BigQuery, Redis, and Postgres. But if you use docker-compose, you'll only need to configure BigQuery.

Usage

# Start the phoenix server
mix phx.server

# Or run interactively
iex -S mix phx.server

# Or just get a console
iex -S mix

Authorization

By default, Castle will restrict what podcasts you can see based on the account-ids granted to you by ID. If you want to impersonate other accounts, just set DEV_AUTH=123,456,789 in your ENV to grant you access to that comma-separated list of account ids. You can also set DEV_AUTH=* to allow access to all accounts.

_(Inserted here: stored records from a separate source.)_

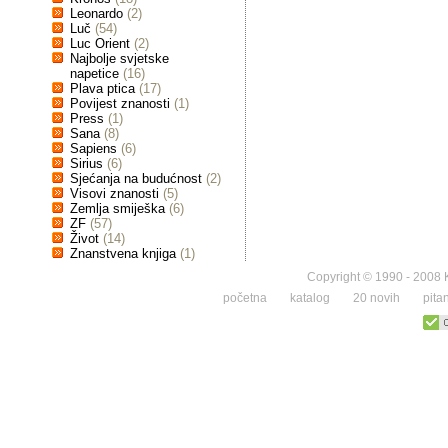
Leonardo
(2)
Luč
(54)
Luc Orient
(2)
Najbolje svjetske
napetice
(16)
Plava ptica
(17)
Povijest znanosti
(1)
Press
(1)
Sana
(8)
Sapiens
(6)
Sirius
(6)
Sjećanja na budućnost
(2)
Visovi znanosti
(5)
Zemlja smiješka
(6)
ZF
(57)
Život
(14)
Znanstvena knjiga
(1)
Copyright © 1990 - 2008 K
početna
katalog
20 novih
pita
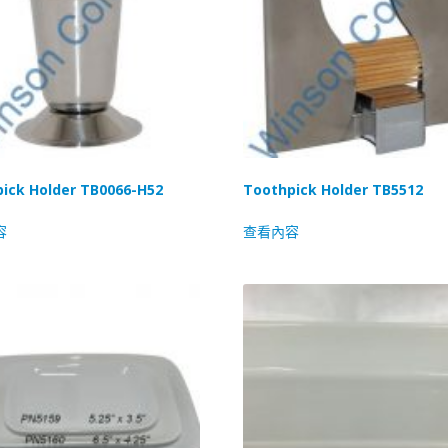
ick Holder TB0066-H52
Toothpick Holder TB5512
容
查看內容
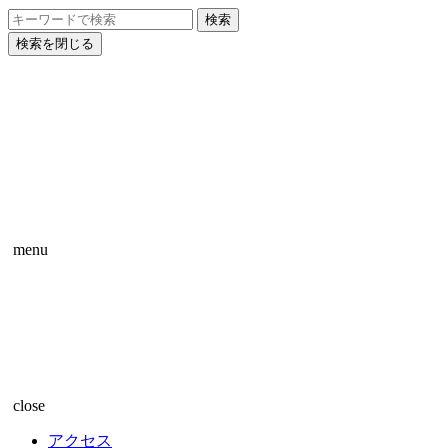
検索を閉じる
menu
close
アクセス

Note that the DEV_AUTH ENV does not work at all in production environments.

Tasks

Background worker tasks are configured to run on a cron, in config/prod.exs. By default, these are commented out in dev.exs, so you'll need to run them manually or uncomment that line. Generally, these tasks run with a --lock flag, which uses a redis lock to prevent multiple prod instances from doing the same work at the same time.

Feeder Sync

Sync all podcasts/episodes from FEEDER_HOST into your local Postgres database. By default, will only go through a few pages of results at a time, before returning. Use --all to process all pages (which might take a long time for all episodes in Feeder). Similarly, the --force flag will sync all podcasts/episodes since the beginning of time, and can take a long time.

mix feeder.sync [--lock,--all,--force]

BigQuery Sync

Sync all podcasts/episodes from your local Postgres database back to BigQuery. Currently, this replaces the entire table in BigQuery, but someday we may want a more progressive sync process.

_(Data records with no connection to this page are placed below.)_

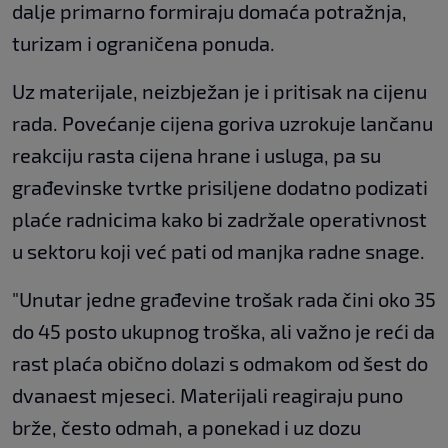
dalje primarno formiraju domaća potražnja,
turizam i ograničena ponuda.
Uz materijale, neizbježan je i pritisak na cijenu
rada. Povećanje cijena goriva uzrokuje lančanu
reakciju rasta cijena hrane i usluga, pa su
građevinske tvrtke prisiljene dodatno podizati
plaće radnicima kako bi zadržale operativnost
u sektoru koji već pati od manjka radne snage.
"Unutar jedne građevine trošak rada čini oko 35
do 45 posto ukupnog troška, ali važno je reći da
rast plaća obično dolazi s odmakom od šest do
dvanaest mjeseci. Materijali reagiraju puno
brže, često odmah, a ponekad i uz dozu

mix bigquery.sync.podcasts [--lock]
mix bigquery.sync.episodes [--lock]
mix bigquery.sync.agentnames [--lock]
mix bigquery.sync.geonames [--lock]

Downloads Rollup

These tasks query BigQuery for dt_downloads on a single day, and inserts that day of data into Postgres. It also updates the rollup_logs to keep track track of which days have already been rolled up, and marks them as "complete" days if that day is in the past.

The only exception to this is the monthly_downloads table, which is calculated from the hourly_downloads to provide more efficient access to podcast/episode "total" downloads, without having to scan every partition of hourly data.

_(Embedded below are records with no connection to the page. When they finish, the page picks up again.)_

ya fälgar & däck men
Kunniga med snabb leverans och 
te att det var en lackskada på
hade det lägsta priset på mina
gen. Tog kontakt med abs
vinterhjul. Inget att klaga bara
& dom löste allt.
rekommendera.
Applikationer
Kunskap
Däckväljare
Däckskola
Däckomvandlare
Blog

By default, most tasks will find 5 incomplete days (not present in rollup_logs) and process those. But you can change that number with the --count 99 flag.
Or explicitly rollup a certain day with --date 20180425. Rollup operations are idempotent, you can run them repeatedly for the same day/month.

These are all the rollup tasks available:

mix castle.rollup.hourly [--lock,--date [YYYYMMDD],--count [INT]]
mix castle.rollup.monthly [--lock,--date [YYYYMMDD],--count [INT]]
mix castle.rollup.geocountries [--lock,--date [YYYYMMDD],--count [INT]]
mix castle.rollup.geometros [--lock,--date [YYYYMMDD],--count [INT]]
mix castle.rollup.geosubdivs [--lock,--date [YYYYMMDD],--count [INT]]
mix castle.rollup.agents [--lock,--date [YYYYMMDD],--count [INT]]
mix castle.rollup.weekly_uniques [--lock,--date [yyyymmdd],--count [int]]
mix castle.rollup.monthly_uniques [--lock,--date [YYYYMMDD],--count [INT]]
mix castle.rollup.last_week_uniques [--lock,--date [YYYYMMDD],--count [INT]]
mix castle.rollup.last_28_uniques [--lock,--date [YYYYMMDD],--count [INT]]

BigQuery Migrations

Changes to the BigQuery table structures are defined in priv/migrations/***.exs. These are NOT run automatically on deploy, and will need to be run locally.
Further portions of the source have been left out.